Week 9 Content

Respiratory pathophysiology: disorders of ventilation and gas exchange (restrictive)+

Restrictive Lung Diseases

Group of pulmonary conditions that restrict the expansion of the lungs. Leads to decreased total lung volume, alterations of lung parenchyma, pleura, chest wall, and neuromuscular structures.

Interstitial Lung Diseases (ILDs) (Lung parenchyma)

• Umbrella term for restrictive diseases that affect lung parenchyma as opposed to airways characterised by decreased compliance of lung tissue.

• casued by inflammation or fibrosis; other causes of chronic mucous production have been excluded.

ILDs- Aetiology

• Occupational/environmental (asbestosis, silicosis), Treatment/drug-induced, Connective tissue disorders, Idiopathic

ILDs- Clinical Manifestations

• Dyspnoea (progressive with exertion), exertional intolerance, persistent nonproductive cough, Haemoptysis, abnormal chest imaging, lung function abnormalities on PFTs

Occupational Lung Diseases/Pneumoconiosis

Caused by inhalation of dust, fumes, smoke, biological agents (e.g. occupational asthma, asbestosis, silicosis, anthracosis)

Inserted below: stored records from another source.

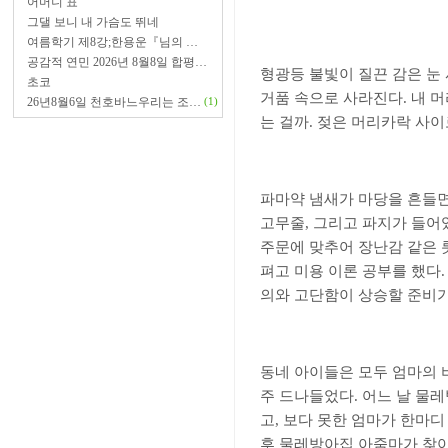
어머니 표
그댈 보니 내 가슴도 뛰네
여름학기 제8강;한용운『님의 …
공감적 연민 2026년 8월8일 합평…
형광등 불빛이 질끈 감은 눈
초코
거품 속으로 사라진다
.
내 
26년8월6일 천호바느우리는 조…
(1)
는 걸까
.
젖은 머리카락 사이
파마약 냄새가 마당을 흔들
고무줄
,
그리고 파지가 들어
주문에 맞추어 장난감 같은 
펴고 미용 이론 공부를 했다
의와 고단함이 상승할 준비
동네 아이들은 모두 엄마의
주 드나들었다
.
어느 날 물레
고
,
보다 못한 엄마가 한마디
후 물레방아집 아줌마가 찾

Pneumoconiosis-pathogenesis

Fine particles deposit in lung tissue→macrophages engulf particles and become dust-laden macrophages.

Neutrophils, T-cells, B-cells/plasma cells recruited→ triggers inflammatory cascade→causes pneumoconiosis

Pneumoconiosis- Investigations

• CXR: varies with severity; micronodular mottling and haziness

• HRCT: better characterises pattern and extent of parenchymal involvement

Pneumoconiosis- Lung volumes

Restrictive defect with decrease in TLC, FRC, and RV

Spirometry- decrease in FVC, FEV1

Pneumoconiosis- ABGs

Hypoxaemia caused by diffusion limitation, V/Q ratio mismatching, and abnormalities of pulmonary vasculature

Pneumoconiosis- PFT

Decreased DLCO, diffuse alveolar capillary damage, and loss of aerated alveoli

Asbestosis

pneumoconiosis caused by asbestos fibre inhalation.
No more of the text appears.